(WORK ITEM):
Looking at the records below, say how many lines contain "用户设置". Nothing else belongs in the answer.

(DATA TO USE):

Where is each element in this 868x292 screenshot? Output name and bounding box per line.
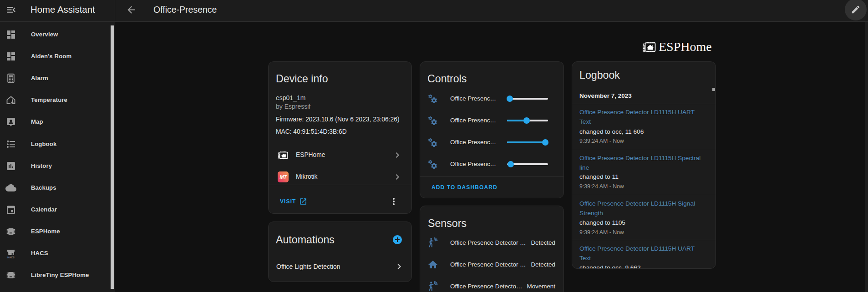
svg-text:HACS: HACS — [7, 256, 15, 259]
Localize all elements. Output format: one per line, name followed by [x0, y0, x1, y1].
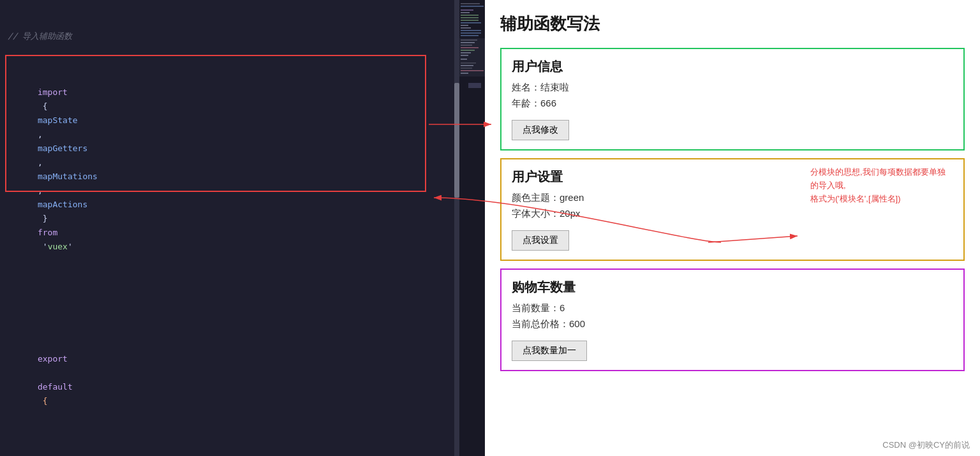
svg-rect-2 [461, 10, 473, 11]
svg-rect-21 [461, 59, 467, 60]
user-info-title: 用户信息 [512, 58, 953, 75]
minimap [459, 0, 485, 456]
blank-line-1 [8, 296, 453, 310]
user-info-section: 用户信息 姓名：结束啦 年龄：666 点我修改 [500, 48, 965, 151]
svg-rect-14 [461, 40, 477, 41]
scrollbar-thumb[interactable] [454, 83, 459, 198]
svg-rect-22 [461, 63, 476, 64]
editor-scrollbar[interactable] [454, 0, 459, 456]
svg-rect-18 [461, 50, 475, 51]
modify-button[interactable]: 点我修改 [512, 120, 569, 140]
cart-section: 购物车数量 当前数量：6 当前总价格：600 点我数量加一 [500, 268, 965, 371]
code-comment-import: // 导入辅助函数 [8, 29, 453, 43]
svg-rect-6 [461, 20, 479, 21]
annotation-text: 分模块的思想,我们每项数据都要单独的导入哦,格式为('模块名',[属性名]) [810, 166, 951, 205]
svg-rect-4 [461, 15, 479, 16]
svg-rect-20 [461, 55, 468, 56]
svg-rect-10 [461, 30, 481, 31]
user-name-row: 姓名：结束啦 [512, 82, 953, 94]
svg-rect-26 [461, 73, 468, 74]
code-brace-open: { [38, 101, 52, 111]
svg-rect-27 [468, 83, 481, 88]
svg-rect-5 [461, 17, 479, 18]
code-import-line: import { mapState , mapGetters , mapMuta… [8, 71, 453, 268]
svg-rect-23 [461, 65, 473, 66]
cart-add-button[interactable]: 点我数量加一 [512, 341, 587, 361]
svg-rect-9 [461, 27, 471, 29]
svg-rect-24 [461, 68, 472, 69]
page-title: 辅助函数写法 [485, 0, 980, 41]
svg-rect-12 [461, 35, 479, 36]
mapstate-ref: mapState [38, 115, 78, 125]
user-age-row: 年龄：666 [512, 98, 953, 110]
svg-rect-17 [461, 47, 479, 48]
font-size-row: 字体大小：20px [512, 208, 953, 220]
svg-rect-15 [461, 42, 475, 43]
svg-rect-16 [461, 45, 472, 46]
user-settings-section: 用户设置 颜色主题：green 字体大小：20px 点我设置 分模块的思想,我们… [500, 158, 965, 261]
cart-count-row: 当前数量：6 [512, 302, 953, 314]
code-content: // 导入辅助函数 import { mapState , mapGetters… [0, 0, 485, 456]
code-editor: // 导入辅助函数 import { mapState , mapGetters… [0, 0, 485, 456]
mapmutations-ref: mapMutations [38, 172, 98, 181]
svg-rect-8 [461, 25, 468, 26]
svg-rect-0 [461, 3, 480, 4]
cart-total-row: 当前总价格：600 [512, 318, 953, 330]
minimap-svg [459, 0, 485, 456]
svg-rect-3 [461, 12, 470, 13]
svg-rect-19 [461, 52, 471, 54]
settings-button[interactable]: 点我设置 [512, 230, 569, 251]
svg-rect-1 [461, 6, 484, 7]
mapactions-ref: mapActions [38, 200, 87, 209]
svg-rect-25 [461, 70, 484, 71]
svg-rect-11 [461, 33, 481, 34]
export-line: export default { [8, 338, 453, 422]
right-panel: 辅助函数写法 用户信息 姓名：结束啦 年龄：666 点我修改 用户设置 颜色主题… [485, 0, 980, 456]
watermark: CSDN @初映CY的前说 [882, 439, 970, 451]
svg-rect-7 [461, 22, 481, 24]
mapgetters-ref: mapGetters [38, 143, 87, 153]
cart-title: 购物车数量 [512, 279, 953, 296]
keyword-from: from [38, 228, 57, 237]
keyword-import: import [38, 87, 68, 97]
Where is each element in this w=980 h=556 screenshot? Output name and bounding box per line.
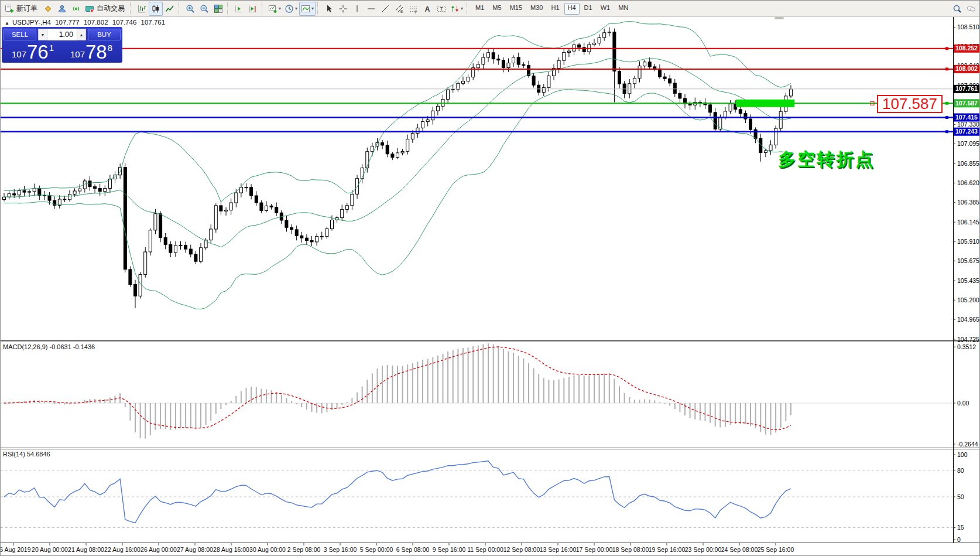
vline-icon [352, 4, 362, 13]
vertical-line-button[interactable] [350, 2, 364, 16]
svg-text:27 Aug 08:00: 27 Aug 08:00 [177, 546, 213, 553]
svg-text:24 Sep 08:00: 24 Sep 08:00 [721, 546, 758, 553]
chart-scrollbar-thumb[interactable] [775, 17, 784, 19]
zoom-in-icon [186, 4, 195, 13]
timeframe-m1[interactable]: M1 [472, 3, 488, 15]
sell-price-point: 1 [49, 43, 54, 53]
timeframe-m15[interactable]: M15 [506, 3, 526, 15]
timeframe-m30[interactable]: M30 [527, 3, 546, 15]
sell-button[interactable]: SELL [4, 29, 36, 40]
new-order-icon [5, 4, 14, 13]
green-highlight-zone[interactable] [736, 100, 794, 107]
chat-button[interactable] [964, 2, 978, 16]
svg-text:0.3512: 0.3512 [957, 343, 976, 350]
line-chart-button[interactable] [163, 2, 177, 16]
sell-price-figure: 107 [12, 49, 26, 59]
chart-shift-button[interactable] [246, 2, 260, 16]
volume-input[interactable] [47, 29, 77, 40]
market-watch-button[interactable] [41, 2, 55, 16]
search-button[interactable] [950, 2, 964, 16]
dropdown-arrow-icon: ▾ [279, 6, 281, 11]
svg-text:0.00: 0.00 [957, 400, 969, 407]
new-order-button[interactable]: 新订单 [3, 2, 41, 16]
high-value: 107.802 [84, 19, 108, 26]
zoom-out-button[interactable] [197, 2, 211, 16]
timeframe-d1[interactable]: D1 [581, 3, 596, 15]
new-chart-button[interactable]: ▾ [266, 2, 283, 16]
chart-ohlc-header: ▲USDJPY-,H4 107.777 107.802 107.746 107.… [5, 19, 167, 26]
svg-text:28 Aug 16:00: 28 Aug 16:00 [213, 546, 249, 553]
arrows-button[interactable]: ▾ [448, 2, 465, 16]
label-icon: T [437, 4, 446, 13]
text-button[interactable]: A [420, 2, 434, 16]
svg-text:108.252: 108.252 [955, 45, 978, 52]
svg-text:26 Aug 00:00: 26 Aug 00:00 [141, 546, 177, 553]
sell-price[interactable]: 107 76 1 [4, 42, 62, 62]
sell-price-pips: 76 [27, 43, 49, 61]
volume-increase-button[interactable]: ▲ [77, 29, 86, 40]
chart-canvas[interactable]: 108.510108.275108.040107.800107.565107.3… [1, 1, 980, 556]
candles-icon [151, 4, 160, 13]
toolbar-separator [130, 2, 133, 15]
svg-text:105.910: 105.910 [957, 238, 979, 245]
line-anchor-marker[interactable] [945, 102, 948, 105]
data-window-button[interactable] [55, 2, 69, 16]
line-anchor-marker[interactable] [945, 47, 948, 50]
volume-decrease-button[interactable]: ▼ [38, 29, 47, 40]
svg-text:107.761: 107.761 [955, 85, 978, 92]
chinese-note-label[interactable]: 多空转折点 [778, 148, 875, 172]
svg-text:80: 80 [957, 467, 964, 474]
svg-text:106.385: 106.385 [957, 199, 979, 206]
price-text-label[interactable]: 107.587 [877, 95, 943, 113]
svg-text:106.145: 106.145 [957, 219, 979, 226]
chat-icon [967, 4, 976, 13]
signals-button[interactable] [69, 2, 83, 16]
svg-text:25 Sep 16:00: 25 Sep 16:00 [758, 546, 794, 553]
new-order-button-label: 新订单 [16, 4, 37, 13]
trendline-button[interactable] [378, 2, 392, 16]
bar-chart-button[interactable] [135, 2, 149, 16]
zoom-in-button[interactable] [183, 2, 197, 16]
fibonacci-button[interactable]: F [406, 2, 420, 16]
svg-text:107.330: 107.330 [957, 121, 979, 128]
buy-price[interactable]: 107 78 8 [62, 42, 121, 62]
cursor-button[interactable] [322, 2, 336, 16]
crosshair-button[interactable] [336, 2, 350, 16]
line-anchor-marker[interactable] [945, 67, 948, 70]
timeframe-h1[interactable]: H1 [547, 3, 563, 15]
tiles-icon [214, 4, 223, 13]
auto-trading-button[interactable]: 自动交易 [83, 2, 128, 16]
text-label-button[interactable]: T [434, 2, 448, 16]
hline-icon [366, 4, 376, 13]
timeframe-mn[interactable]: MN [615, 3, 632, 15]
zoom-out-icon [200, 4, 209, 13]
equidistant-channel-button[interactable]: E [392, 2, 406, 16]
svg-text:T: T [440, 6, 444, 12]
toolbar: 新订单自动交易▾▾▾EFAT▾M1M5M15M30H1H4D1W1MN [1, 1, 980, 17]
toolbar-separator [467, 2, 470, 15]
svg-text:107.415: 107.415 [955, 114, 978, 121]
svg-text:9 Sep 16:00: 9 Sep 16:00 [433, 546, 466, 553]
candlestick-chart-button[interactable] [149, 2, 163, 16]
autoscroll-icon [234, 4, 244, 13]
periods-button[interactable]: ▾ [283, 2, 299, 16]
timeframe-m5[interactable]: M5 [489, 3, 505, 15]
indicators-button[interactable]: ▾ [299, 2, 316, 16]
tile-windows-button[interactable] [211, 2, 225, 16]
svg-text:106.855: 106.855 [957, 160, 979, 167]
line-anchor-marker[interactable] [945, 116, 948, 119]
horizontal-line-button[interactable] [364, 2, 378, 16]
signals-icon [71, 4, 81, 13]
buy-button[interactable]: BUY [88, 29, 121, 40]
auto-scroll-button[interactable] [232, 2, 246, 16]
toolbar-separator [179, 2, 181, 15]
svg-text:3 Sep 16:00: 3 Sep 16:00 [324, 546, 357, 553]
line-anchor-marker[interactable] [945, 130, 948, 133]
svg-text:16 Aug 2019: 16 Aug 2019 [1, 546, 31, 553]
collapse-panel-icon[interactable]: ▲ [5, 21, 9, 26]
svg-text:15: 15 [957, 524, 964, 531]
dropdown-arrow-icon: ▾ [461, 6, 463, 11]
text-icon: A [423, 4, 432, 13]
timeframe-w1[interactable]: W1 [597, 3, 614, 15]
timeframe-h4[interactable]: H4 [564, 3, 580, 15]
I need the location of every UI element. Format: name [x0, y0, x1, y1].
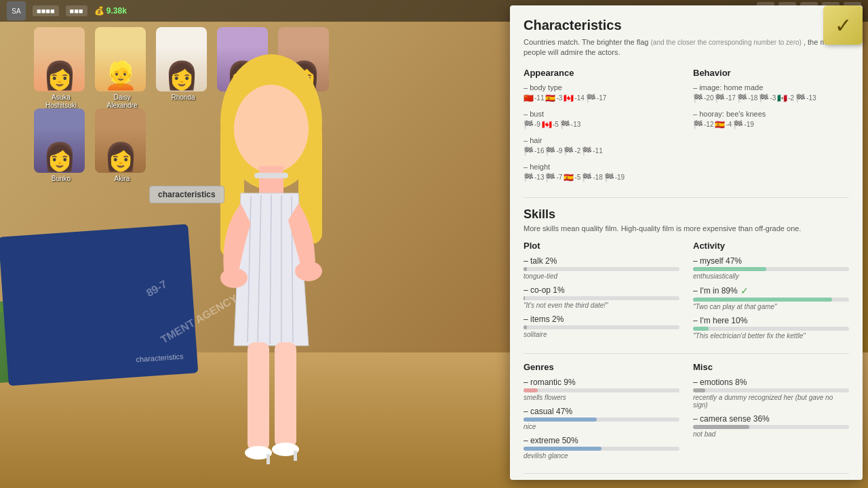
skill-imin-bar — [693, 298, 832, 302]
hud-stat-bar: ■■■ — [66, 5, 87, 16]
skills-title: Skills — [524, 207, 849, 222]
daisy-avatar: 👱 — [95, 27, 146, 92]
flag-f6: 🏁-2 — [564, 146, 580, 156]
hooray-group: – hooray: bee's knees 🏁-12 🇪🇸-4 🏁-19 — [693, 110, 849, 129]
hooray-flags: 🏁-12 🇪🇸-4 🏁-19 — [693, 120, 849, 129]
hair-group: – hair 🏁-16 🏁-9 🏁-2 🏁-11 — [524, 136, 679, 156]
skill-romantic-bar-container — [524, 388, 679, 392]
body-type-flags: 🇨🇳-11 🇪🇸-3 🇨🇦-14 🏁-17 — [524, 94, 679, 103]
skill-casual: – casual 47% nice — [524, 407, 679, 430]
skill-coop-bar — [524, 296, 525, 300]
flag-h1: 🏁-12 — [693, 120, 713, 129]
char-card-img-daisy: 👱 — [95, 27, 146, 92]
flag-f8: 🏁-13 — [524, 173, 544, 182]
char-card-label-akira: Akira — [95, 175, 149, 183]
svg-point-12 — [295, 261, 322, 281]
activity-col: Activity – myself 47% enthusiastically –… — [693, 241, 849, 345]
subtitle-note: (and the closer the corresponding number… — [651, 39, 802, 46]
skill-extreme: – extreme 50% devilish glance — [524, 436, 679, 460]
skill-imhere-desc: "This electrician'd better fix the kettl… — [693, 332, 849, 340]
misc-col: Misc – emotions 8% recently a dummy reco… — [693, 362, 849, 465]
svg-rect-18 — [294, 451, 297, 461]
svg-rect-17 — [267, 454, 270, 464]
hud-money: 💰 9.38k — [94, 6, 127, 16]
flag-es2: 🇪🇸-5 — [564, 173, 580, 182]
skill-talk-bar-container — [524, 267, 679, 271]
misc-title: Misc — [693, 362, 849, 372]
svg-rect-5 — [254, 173, 288, 178]
skill-items-desc: solitaire — [524, 331, 679, 338]
skill-imin-check: ✓ — [741, 285, 749, 296]
appearance-col: Appearance – body type 🇨🇳-11 🇪🇸-3 🇨🇦-14 … — [524, 68, 679, 189]
skill-extreme-bar-container — [524, 447, 679, 451]
flag-ca1: 🇨🇦-14 — [564, 94, 584, 103]
skill-coop: – co-op 1% "It's not even the third date… — [524, 285, 679, 309]
flag-cn: 🇨🇳-11 — [524, 94, 544, 103]
skill-myself-name: – myself 47% — [693, 256, 849, 266]
subtitle-main: Countries match. The brighter the flag — [524, 38, 648, 46]
appearance-title: Appearance — [524, 68, 679, 78]
skill-camera: – camera sense 36% not bad — [693, 414, 849, 438]
svg-rect-4 — [259, 166, 283, 193]
char-card-daisy[interactable]: 👱 DaisyAlexandre — [95, 27, 149, 110]
flag-f10: 🏁-18 — [582, 173, 602, 182]
char-card-label-daisy: DaisyAlexandre — [95, 94, 149, 110]
hair-label: – hair — [524, 136, 679, 144]
flag-h2: 🏁-19 — [733, 120, 753, 129]
plot-title: Plot — [524, 241, 679, 251]
skills-desc: More skills mean quality film. High-qual… — [524, 224, 849, 232]
skill-items-bar — [524, 325, 527, 329]
svg-rect-13 — [248, 342, 269, 451]
divider1 — [524, 197, 849, 198]
skill-romantic-desc: smells flowers — [524, 394, 679, 401]
characteristics-button[interactable]: characteristics — [149, 186, 224, 203]
flag-ca2: 🇨🇦-5 — [542, 120, 559, 129]
skill-imhere-name: – I'm here 10% — [693, 316, 849, 325]
skill-imhere-bar-container — [693, 327, 849, 331]
skill-camera-bar-container — [693, 425, 849, 429]
flag-f7: 🏁-11 — [582, 146, 602, 156]
skill-coop-bar-container — [524, 296, 679, 300]
skill-talk: – talk 2% tongue-tied — [524, 256, 679, 280]
binder-text: characteristics — [136, 352, 184, 363]
flag-f5: 🏁-9 — [545, 146, 562, 156]
char-card-asuka[interactable]: 👩 AsukaHoshitsuki — [34, 27, 88, 110]
confirm-button[interactable]: ✓ — [823, 5, 863, 45]
flag-f2: 🏁-9 — [524, 120, 540, 129]
characteristics-columns: Appearance – body type 🇨🇳-11 🇪🇸-3 🇨🇦-14 … — [524, 68, 849, 189]
skill-emotions-name: – emotions 8% — [693, 378, 849, 387]
hooray-label: – hooray: bee's knees — [693, 110, 849, 118]
flag-b1: 🏁-20 — [693, 94, 713, 103]
skill-emotions-bar-container — [693, 388, 849, 392]
behavior-title: Behavior — [693, 68, 849, 78]
skill-imin-bar-container — [693, 298, 849, 302]
svg-rect-14 — [275, 342, 296, 447]
flag-b2: 🏁-17 — [715, 94, 735, 103]
akira-avatar: 👩 — [95, 108, 146, 173]
genres-title: Genres — [524, 362, 679, 372]
hud-health-bar: ■■■■ — [33, 5, 59, 16]
skill-talk-name: – talk 2% — [524, 256, 679, 266]
char-card-akira[interactable]: 👩 Akira — [95, 108, 149, 183]
skill-myself-desc: enthusiastically — [693, 272, 849, 280]
flag-mx: 🇲🇽-2 — [777, 94, 794, 103]
main-character — [183, 41, 359, 488]
char-cards-row2: 👩 Bunko 👩 Akira — [34, 108, 149, 183]
skills-columns: Plot – talk 2% tongue-tied – co-op 1% "I… — [524, 241, 849, 345]
char-card-label-asuka: AsukaHoshitsuki — [34, 94, 88, 110]
skill-imhere-bar — [693, 327, 709, 331]
panel-subtitle: Countries match. The brighter the flag (… — [524, 37, 849, 58]
char-card-bunko[interactable]: 👩 Bunko — [34, 108, 88, 183]
char-card-img-bunko: 👩 — [34, 108, 85, 173]
flag-f1: 🏁-17 — [586, 94, 606, 103]
skill-myself-bar-container — [693, 267, 849, 271]
skill-camera-desc: not bad — [693, 430, 849, 438]
skill-casual-name: – casual 47% — [524, 407, 679, 416]
flag-b5: 🏁-13 — [795, 94, 816, 103]
skill-imin-name: – I'm in 89% ✓ — [693, 285, 849, 296]
skill-casual-bar — [524, 418, 597, 422]
skill-imin-desc: "Two can play at that game" — [693, 303, 849, 310]
image-flags: 🏁-20 🏁-17 🏁-18 🏁-3 🇲🇽-2 🏁-13 — [693, 94, 849, 103]
skill-talk-desc: tongue-tied — [524, 272, 679, 280]
skill-casual-desc: nice — [524, 423, 679, 430]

(RESULT OF THIS EXERCISE):
2